American adults this year will spend a daily average of about 12 hours and five minutes interacting with media of some variety, according to a new report by digital market research company eMarketer. This includes more than three hours on mobile devices, a little more than two hours on desktop and laptop computers, more than four hours watching television, about an hour-and-a-half listening to radio and a little under a half-hour with print media.
The current average time spent per day with major media accounts for a five-minute increase in total media consumption from 2015, a 10-minute increase from 2014 and a 25-minute increase from 2012. However, eMarketer’s new report indicates that Americans’ rabid media consumption may be slowing, with a ceiling to those gains expected in the years to come.
eMarketer’s new report, “US Time Spent with Media,” shows that American adults’ average time spent per day with all media is expected to see gains of only about two minutes in 2017 and another minute by 2018, revealing total growth time within the next two years of only about 0.1 percent.

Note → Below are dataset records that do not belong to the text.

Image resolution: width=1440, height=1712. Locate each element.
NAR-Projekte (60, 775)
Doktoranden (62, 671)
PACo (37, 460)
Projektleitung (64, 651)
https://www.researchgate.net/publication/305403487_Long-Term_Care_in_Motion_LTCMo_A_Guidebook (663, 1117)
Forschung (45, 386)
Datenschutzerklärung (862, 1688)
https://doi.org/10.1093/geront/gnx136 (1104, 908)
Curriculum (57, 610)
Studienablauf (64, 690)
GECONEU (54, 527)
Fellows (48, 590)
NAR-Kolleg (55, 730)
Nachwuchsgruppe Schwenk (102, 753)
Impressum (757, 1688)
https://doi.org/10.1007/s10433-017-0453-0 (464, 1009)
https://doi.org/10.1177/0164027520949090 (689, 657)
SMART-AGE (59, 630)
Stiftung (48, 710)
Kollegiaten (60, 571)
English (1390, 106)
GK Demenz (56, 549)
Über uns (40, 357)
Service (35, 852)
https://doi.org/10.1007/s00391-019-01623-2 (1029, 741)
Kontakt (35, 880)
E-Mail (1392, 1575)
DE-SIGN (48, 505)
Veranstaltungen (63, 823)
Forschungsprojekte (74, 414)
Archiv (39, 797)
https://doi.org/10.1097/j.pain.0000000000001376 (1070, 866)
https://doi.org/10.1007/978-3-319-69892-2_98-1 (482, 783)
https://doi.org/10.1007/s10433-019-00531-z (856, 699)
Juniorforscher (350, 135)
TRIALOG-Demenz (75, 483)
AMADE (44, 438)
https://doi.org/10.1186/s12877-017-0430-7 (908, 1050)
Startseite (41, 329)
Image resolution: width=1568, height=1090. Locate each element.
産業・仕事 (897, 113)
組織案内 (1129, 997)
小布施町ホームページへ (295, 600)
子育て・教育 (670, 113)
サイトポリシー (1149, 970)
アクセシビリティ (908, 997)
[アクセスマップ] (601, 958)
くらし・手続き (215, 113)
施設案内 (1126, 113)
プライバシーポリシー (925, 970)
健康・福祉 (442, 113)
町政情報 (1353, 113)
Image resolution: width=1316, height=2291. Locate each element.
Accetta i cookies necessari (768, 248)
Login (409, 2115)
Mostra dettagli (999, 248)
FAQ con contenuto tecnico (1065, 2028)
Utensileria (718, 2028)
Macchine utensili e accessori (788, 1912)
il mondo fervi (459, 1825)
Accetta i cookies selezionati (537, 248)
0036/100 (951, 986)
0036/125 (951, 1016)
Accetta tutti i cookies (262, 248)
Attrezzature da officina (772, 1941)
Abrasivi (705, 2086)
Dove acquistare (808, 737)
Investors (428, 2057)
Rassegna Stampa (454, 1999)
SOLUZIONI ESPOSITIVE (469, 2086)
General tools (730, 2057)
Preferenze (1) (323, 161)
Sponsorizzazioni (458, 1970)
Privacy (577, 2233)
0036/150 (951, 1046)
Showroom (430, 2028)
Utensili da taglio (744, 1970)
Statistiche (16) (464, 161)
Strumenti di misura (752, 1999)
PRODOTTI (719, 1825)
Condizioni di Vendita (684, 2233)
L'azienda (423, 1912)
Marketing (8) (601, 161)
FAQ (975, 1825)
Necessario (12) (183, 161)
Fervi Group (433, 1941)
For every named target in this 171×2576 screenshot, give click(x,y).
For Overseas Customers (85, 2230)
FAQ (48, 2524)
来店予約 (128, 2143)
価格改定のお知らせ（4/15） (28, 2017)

Digital media, by far the fastest growing media format — which includes mobile devices, as well as desktop and laptop computers — will continue to see bigger gains than any media category, comprising more than six hours of average daily consumption by 2018. Most of these gains will come from mobile devices and video. Desktop and laptop computers are the only devices in this category expected to slow in usage, losing about one minute of use in 2017 and another two minutes by 2018.
TV, on the other hand, which remains the largest serving of Americans’ daily media diet, will see the biggest loses. That medium, whose usage has been steadily plummeting in recent years — losing between five and ten minutes of daily use per year — will comprise only 3 hours and 55 minutes of Americans' daily media usage in 2018, which is nearly an hour less than the average time Americans spent with the medium in 2012.
Newspaper and magazines, already at the bottom of the media pyramid, by 2018 will comprise only about 15 minutes and 11 minutes of average daily time, respectively. A silver lining for this category is the detail that total print media consumption time is expected to slide by only about a minute in 2017 and another minute in 2018.
Perhaps the most prescient detail of the report is the notion that digital media, by far the most boisterous medium, will see only a modest rise in usage in the coming years, gaining 10 more average daily minutes of use time in 2017 and another eight minutes in 2018.
Even mobile, the digital media category that experienced the largest gains in recent years — jumping from an hour and 28 minutes in 2012 to two hours and 15 minutes the following year — is expected to slow: Americans will spend only nine more minutes interacting with mobile media in 2017 than this year, and only eight more minutes the following year.
A slow-down in growth for the most popular media category, the report notes, signals that Americans may be nearing a saturation point in daily media usage, and that increases in time spent with one media format could be arriving at the expense of time spent with the others.